If the notification relates to a portion of the filing checked above,
identify the item(s) to which the notification relates:
PART I
REGISTRANT INFORMATION
Full name of registrant TELEMUNDO GROUP, INC.
_____________________
Former name if applicable
______________________________________________________
_______________________________________________________________________________
Address of principal executive office (Street and number)
2290 West 8th Avenue
_______________________________________________________________________________
City, state and zip code Hialeah, Florida 33010
__________________________________________________
PART II
RULE 12b-25 (b) AND (c)
If the subject report could not be filed without unreasonable effort or
expense and the registrant seeks relief pursuant to Rule 12b-25(b), the
following should be completed. (Check appropriate box.)
[x] (a) The reasons described in reasonable detail in Part III of this form
could not be eliminated without unreasonable effort or expense;
[x] (b) The subject annual report, semi-annual report, transition report on Form
10-K, 20-F, 11-K or Form N-SAR, or portion thereof will be filed on or before
the 15th calendar day following the prescribed due date; or the subject
quarterly report or transition report of Form 10-Q, or portion thereof will be
filed on or before the fifth calendar day following the prescribed due date; and
[x] (c) The accountant's statement or other exhibit required by Rule 12b-25(c)
has been attached if applicable.
PART III
NARRATIVE
State below in reasonable detail the reasons why Form 10-K, 11-K, 20-F,
10-Q, N-SAR or the transition report portion thereof could not be filed within
the prescribed time period. (Attach extra sheets if needed.)

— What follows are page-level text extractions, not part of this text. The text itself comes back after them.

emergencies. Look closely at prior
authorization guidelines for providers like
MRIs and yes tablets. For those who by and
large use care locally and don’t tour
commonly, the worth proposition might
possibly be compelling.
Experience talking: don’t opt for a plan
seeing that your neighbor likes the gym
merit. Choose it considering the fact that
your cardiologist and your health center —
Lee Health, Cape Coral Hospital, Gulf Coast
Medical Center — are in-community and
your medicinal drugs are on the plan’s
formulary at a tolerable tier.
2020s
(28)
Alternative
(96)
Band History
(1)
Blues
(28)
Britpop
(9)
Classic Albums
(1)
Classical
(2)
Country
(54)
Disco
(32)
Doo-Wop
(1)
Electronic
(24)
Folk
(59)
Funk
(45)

The Company's Annual Report on Form 10-K will not be filed within the
prescribed time because of unanticipated delays in finalizing certain
information required for completion of the narrative and financial statement
sections of the Form 10-K.
<PAGE>
PART IV
OTHER INFORMATION
(1) Name and telephone number of person to contact in regard to this
notification
Peter J. Housman II (305) 889-7999
_______________________________________________________________________________
(Name) (Area Code) (Telephone Number)
(2) Have all other periodic reports required under Section 13 or 15(d)

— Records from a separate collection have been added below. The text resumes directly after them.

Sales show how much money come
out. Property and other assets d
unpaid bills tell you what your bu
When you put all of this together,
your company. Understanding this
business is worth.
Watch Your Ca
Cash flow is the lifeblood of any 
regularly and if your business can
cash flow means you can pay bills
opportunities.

of the Securities Exchange Act of 1934 or Section 30 of the Investment Company
Act of 1940 during the preceding 12 months or for such shorter period that the
registrant was required to file such report(s) been filed? If the answer is no,
identify report(s). [x] Yes [_] No (3) Is it anticipated that any significant
change in results of operations from the corresponding period for the last
fiscal year will be reflected by the earnings statements to be included in the
subject report or portion thereof? [x] Yes [_] No
It is anticipated that (1) operating income for the fiscal year ended
December 31, 1996 will increase to $29.3 million as compared to $14.4 million
for the fiscal year ended December 31, 1995; (2) EBITDA for the fiscal year
ended December 31, 1996 will increase to $42.6 million as compared to $26.0
million for the fiscal year ended December 31, 1995; (3) net loss after
extraordinary items for the fiscal year ended December 31, 1996 will increase to
($18.4) million as compared to ($10.1) million for the fiscal year ended
December 31, 1995; and (4) net loss before extraordinary items for the fiscal
year ended December 31, 1996 will decrease to ($1.2) million as compared to
($10.1) million for the fiscal year ended December 31, 1995.
If so: attach an explanation of the anticipated change, both narratively
and quantitatively, and, if appropriate, state the reasons why a reasonable
estimate of the results cannot be made.
TELEMUNDO GROUP, INC.
_______________________________________________________________________________
(Name of Registrant as Specified in Charter)
Has caused this notification to be signed on its behalf by the undersigned
thereunto duly authorized.
Date March 31, 1997 By /s/Peter J. Housman II
_________________________ ____________________________________
Peter J. Housman II,
Chief Financial Officer
Instruction. The form may be signed by an executive officer of the
registrant or by any other duly authorized representative. The name and title of
the person signing the form shall be typed or printed beneath the signature. If
the statement is signed on behalf of the registrant by an authorized
representative (other than an executive officer), evidence of the
representative's authority to sign on behalf of the registrant shall be filed
with the form.
ATTENTION
Intentional misstatements or omissions of fact constitute Federal
criminal violations (see 18 U.S.C. 1001).
GENERAL INSTRUCTIONS
1. This form is required by Rule 12b-25 of the General Rules and
Regulations under the Securities Exchange Act of 1934.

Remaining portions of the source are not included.